A cineasta entrevista pessoas influenciadas direta ou indiretamente pelos textos do escritor. A ótima montagem evita os elogios excessivos, a idealização do criador de personagens como Mary Ann Singleton e Anna Madrigal. O próprio Maupin, em depoimentos, diz muito mais sobre a sociedade americana de sua juventude do que sobre seus próprios trabalhos, expondo-se com uma franqueza rara. De certo modo, a edição costura estes elementos como se fossem um só: a infância do autor, seus primeiros trabalhos, a consagração, suas histórias de amor com outros homens.
Segundo, a ideia de linearidade, com os fatos desencadeando na inevitável ascensão de um homem talentoso, some neste projeto. A fama de Maupin não constitui uma “consequência óbvia” de seu talento, mas uma conjunção de fatores, de oportunidades. O filme volta para a infância três ou quatro vezes, sem uma temporalidade precisa. Kroot constrói a ideia de um bate-papo informal com o escritor, resgatando anedotas quando estas convêm ao locutor. Tamanha leveza afeta positivamente o resultado, que se torna agradável do início ao fim, tanto nas engraçadas histórias sexuais de Maupin quanto nos relatos comoventes de amigos vítimas da AIDS.
A aparência de leveza, aprofundada pela trilha sonora indie e pelas vinhetas animadas, tem seus pontos negativos. O principal deles é o desejo de passar rapidamente demais por aspectos polêmicos. O documentário demonstra condescendência com o pai racista, e também evita tomar partido quando o mesmo passa a revelar a homossexualidade de uma série de celebridades que não desejavam ter a suas vidas expostas. Talvez por influência de sua criação conservadora, o autor dispara frases como “Meus personagens não são brancos nem negros, eles são humanos”, o que elimina especificidades culturais e históricas evidentes de cada um desses grupos. Mas o filme jamais questiona estas posições, não as coloca em conflito nem toma distanciamento em relação às mesmas.

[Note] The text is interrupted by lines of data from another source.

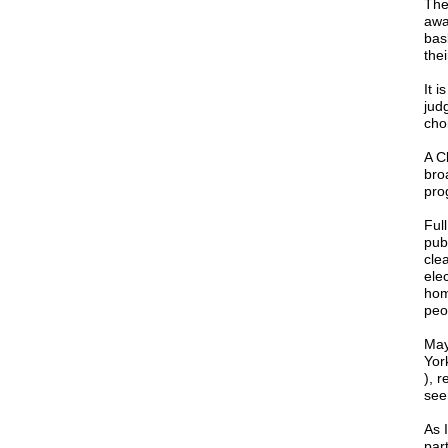
The
awa
bas
the
It 
jud
cho
A C
bro
pro
Ful
pub
cle
ele
hom
peo
May
Yor
), r
see
As 
part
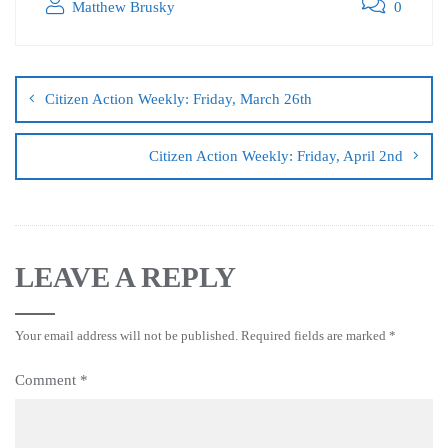
Matthew Brusky
0
Citizen Action Weekly: Friday, March 26th
Citizen Action Weekly: Friday, April 2nd
LEAVE A REPLY
Your email address will not be published.
Required fields are marked
*
Comment
*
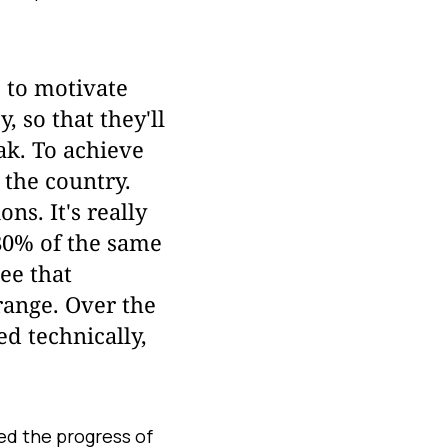
t, to motivate
 so that they'll
eak. To achieve
 the country.
s. It's really
 80% of the same
ee that
range. Over the
d technically,
ed the progress of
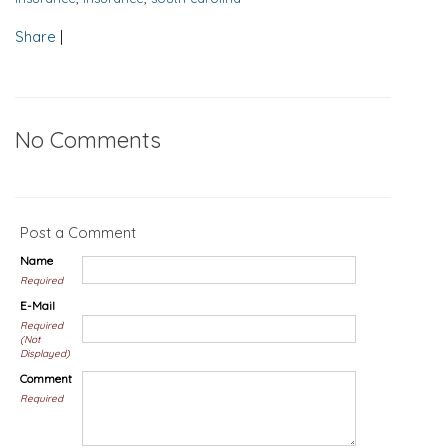
Share
|
No Comments
Post a Comment
Name
Required
E-Mail
Required
(Not
Displayed)
Comment
Required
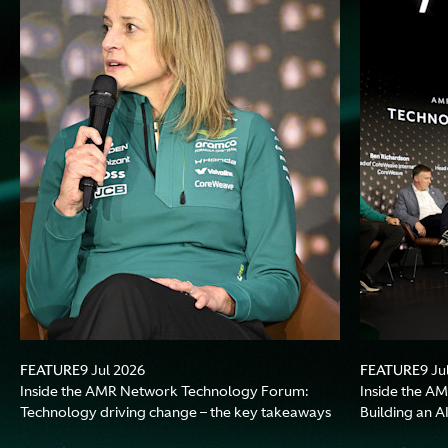
FEATURE
FEATURE
9 Jul 2026
9 Ju
Inside the AMR Network Technology Forum:
Inside the A
Technology driving change – the key takeaways
Building an A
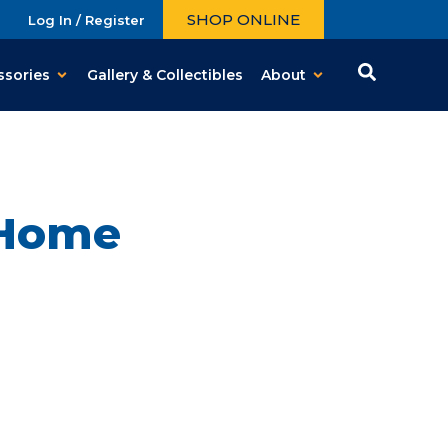
SHOP ONLINE
Log In / Register
ssories
Gallery & Collectibles
About
 Home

Apesar das ressalvas, As Histórias Não Contadas de Armistead Maupin efetua um retrato multifacetado de seu personagem, sem precisar transformá-lo num ícone virtuoso. O biografado tem a aparência de um homem comum, que brinca com o tamanho de sua barriga, passeia pelas ruas de mãos dadas com o namorado e se diverte na Parada Gay como centenas de homens e mulheres ao redor. Esta simplicidade faz dele uma figura de identificação fácil, universal, especialmente o público LGBTTQ que também precisa se ver representado nas telas.
Filme visto no 25º Festival Mix Brasil, em novembro de 2017.